Par cet amendement, mon groupe entend soumettre l'installation des médecins à l'autorisation des agences régionales de santé, notamment dans le cas des zones sur-densifiées et pour certaines spécialités médicales, afin d'éviter que certaines zones ne soient sursaturées, alors que d'autres manquent cruellement de médecins.
Je sais bien sûr quel sort M. le rapporteur et Mme la ministre réservent à cet amendement. Mon groupe entend néanmoins signaler le problème. Il serait regrettable que les questions qui se posent ne soient pas abordées au cours de notre débat en séance publique.
D’après une étude menée par l’INSEE, la France comptait, au 1er janvier 2007, 101 549 généralistes et 106 642 spécialistes, soit un total de 208 191 médecins. Ce chiffre apparemment élevé pourrait inciter à penser que l’offre de soins est très largement suffisante dans notre pays ; il s’agit effectivement de l’offre la plus dense de l’Union européenne. Or, comme nos débats l’ont montré, la réalité est tout autre, certaines zones géographiques étant entièrement désertées, du moins du point de vue médical.
Ce nombre important de professionnels de santé est en effet à minorer car, en réalité, il s’agit, pour un grand nombre d’entre eux, de médecins âgés.
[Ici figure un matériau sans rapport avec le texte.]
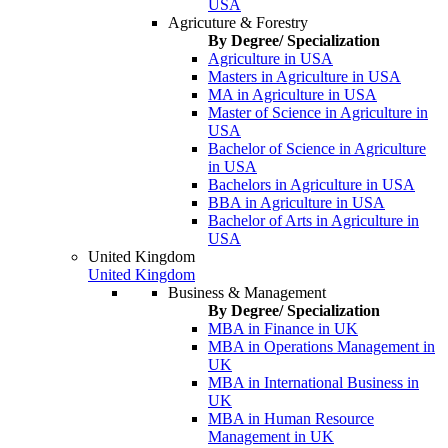
USA
Agricuture & Forestry
By Degree/ Specialization
Agriculture in USA
Masters in Agriculture in USA
MA in Agriculture in USA
Master of Science in Agriculture in
USA
Bachelor of Science in Agriculture
in USA
Bachelors in Agriculture in USA
BBA in Agriculture in USA
Bachelor of Arts in Agriculture in
USA
United Kingdom
United Kingdom
Business & Management
By Degree/ Specialization
MBA in Finance in UK
MBA in Operations Management in
UK
MBA in International Business in
UK
MBA in Human Resource
Management in UK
Il s’explique par l’importante formation de professionnels qui eut lieu jusque dans les années soixante-dix, avant l’instauration du numerus clausus.
Intitulée « La démographie médicale à l’horizon 2030 : de nouvelles projections nationales et régionales », une étude de février 2009 de la direction de la recherche, des études, de l’évaluation et des statistiques du ministère de la santé, prévoit que le nombre de professionnels devrait diminuer de 10 % dans les dix ans à venir. Fondé sur des données connues, ce constat est partagé et clairement établi.
Certes, les gouvernements successifs, y compris le vôtre, madame la ministre, ont entamé une politique souhaitable mais peut-être insuffisante de rehaussement du numerus clausus ; nous en avons parlé. Cette politique est insuffisante, d’une part, parce que rien ne garantit que les médecins formés s’installeront dans des zones qui en ont besoin, d’autre part, parce qu’il faut entre huit et dix ans pour former des professionnels de santé.
Face à ces données statistiques, la question suivante se pose : quelles mesures prendre pour endiguer les déserts médicaux ?
Depuis des années, la tendance est aux mesures incitatives. Ce texte va dans ce sens, puisque, après débat en commission, les contrats de solidarité sont devenus non plus obligatoires mais volontaires. Pour les gouvernements successifs, il n’a jamais été question de contraindre les médecins à s’installer dans les zones qui en ont pourtant besoin. Les manifestations des professionnels de santé se sont révélées payantes ; ils ont été entendus.
Que les besoins en santé ne soient pas satisfaits n’est pas l’enjeu du débat. Ce qui compte, c’est de garantir la liberté d’installation des médecins…
Est-ce à croire que ces derniers seraient spécialement sensibles aux mesures incitatives ? Nous en doutons, et ce d’autant plus que, d’après un sondage effectué en 2007 par l’ordre des médecins et l’institut BVA, 63 % des étudiants et 60 % des jeunes médecins n’envisagent pas de s’installer en zone rurale, et ce en raison de la forte disponibilité requise et de l’isolement de ces zones. En outre, pratique médicale et modes de vie ont radicalement changé, si bien que les jeunes générations aspirent à mener une tout autre vie que celle des anciens généralistes comme François Autain. Nous le savons fort bien.